**Task item**: Return the data verbatim, without pictures.

(Extracted records)
■ ■ ■

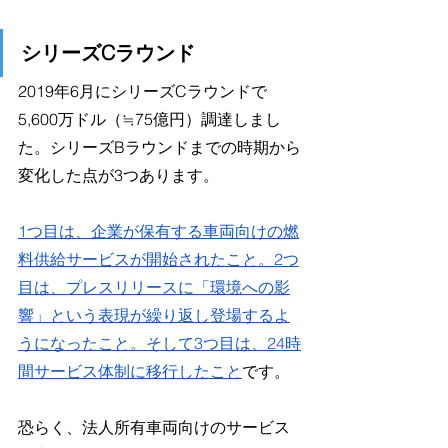
シリーズCラウンド
2019年6月にシリーズCラウンドで
5,600万ドル（≒75億円）調達しまし
た。シリーズBラウンドまでの時期から
変化した点が3つあります。
1つ目は、企業が保有する車両向けの燃
料供給サービスが開始されたこと。2つ
目は、プレスリリースに「環境への影
響」という表現が繰り返し登場するよ
うになったこと。そして3つ目は、24時
間サービス体制に移行したこと
です。
恐らく、法人所有車両向けのサービス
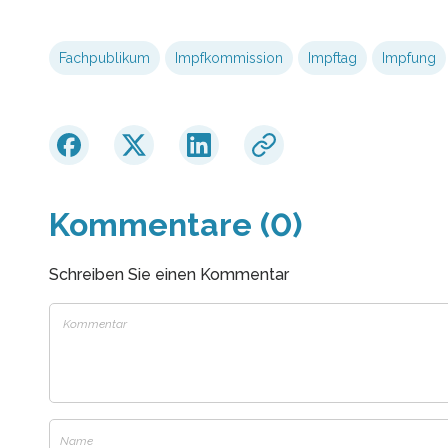
Fachpublikum
Impfkommission
Impftag
Impfung
Kommentare (0)
Schreiben Sie einen Kommentar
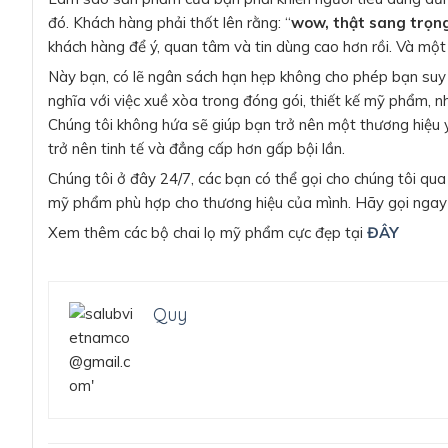
đó. Khách hàng phải thốt lên rằng: “
wow, thật sang trọng
khách hàng để ý, quan tâm và tin dùng cao hơn rồi. Và một
Này bạn, có lẽ ngân sách hạn hẹp không cho phép bạn suy 
nghĩa với việc xuề xòa trong đóng gói, thiết kế mỹ phẩm, 
Chúng tôi không hứa sẽ giúp bạn trở nên một thương hiệu y
trở nên tinh tế và đẳng cấp hơn gấp bội lần.
Chúng tôi ở đây 24/7, các bạn có thể gọi cho chúng tôi qua
mỹ phẩm phù hợp cho thương hiệu của mình. Hãy gọi ngay v
Xem thêm các bộ chai lọ mỹ phẩm cực đẹp tại
ĐÂY
Quy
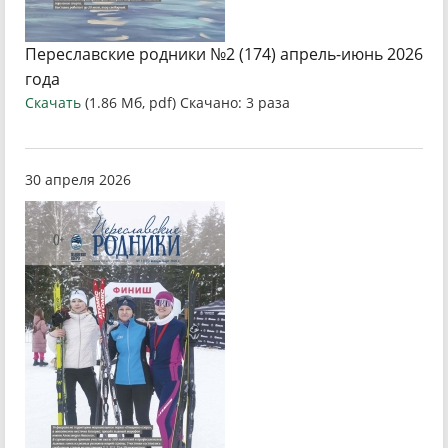
Переславские родники №2 (174) апрель-июнь 2026
года
Скачать
(1.86 Мб, pdf) Скачано: 3 раза
30 апреля 2026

■ ■ ■

**Solution for this exercise**:
シリーズCラウンド
2019年6月にシリーズCラウンドで
5,600万ドル（≒75億円）調達しまし
た。シリーズBラウンドまでの時期から
変化した点が3つあります。
1つ目は、企業が保有する車両向けの燃
料供給サービスが開始されたこと。2つ
目は、プレスリリースに「環境への影
響」という表現が繰り返し登場するよ
うになったこと。そして3つ目は、24時
間サービス体制に移行したこと
です。
恐らく、法人所有車両向けのサービス
Fachpublikum
Impfkommission
Impftag
Impfung
Kommentare (0)
Schreiben Sie einen Kommentar
đó. Khách hàng phải thốt lên rằng: “
wow, thật sang trọng
khách hàng để ý, quan tâm và tin dùng cao hơn rồi. Và một
Này bạn, có lẽ ngân sách hạn hẹp không cho phép bạn suy 
nghĩa với việc xuề xòa trong đóng gói, thiết kế mỹ phẩm, 
Chúng tôi không hứa sẽ giúp bạn trở nên một thương hiệu y
trở nên tinh tế và đẳng cấp hơn gấp bội lần.
Chúng tôi ở đây 24/7, các bạn có thể gọi cho chúng tôi qua
mỹ phẩm phù hợp cho thương hiệu của mình. Hãy gọi ngay v
Xem thêm các bộ chai lọ mỹ phẩm cực đẹp tại
ĐÂY
Quy
Переславские родники №2 (174) апрель-июнь 2026
года
Скачать
(1.86 Мб, pdf) Скачано: 3 раза
30 апреля 2026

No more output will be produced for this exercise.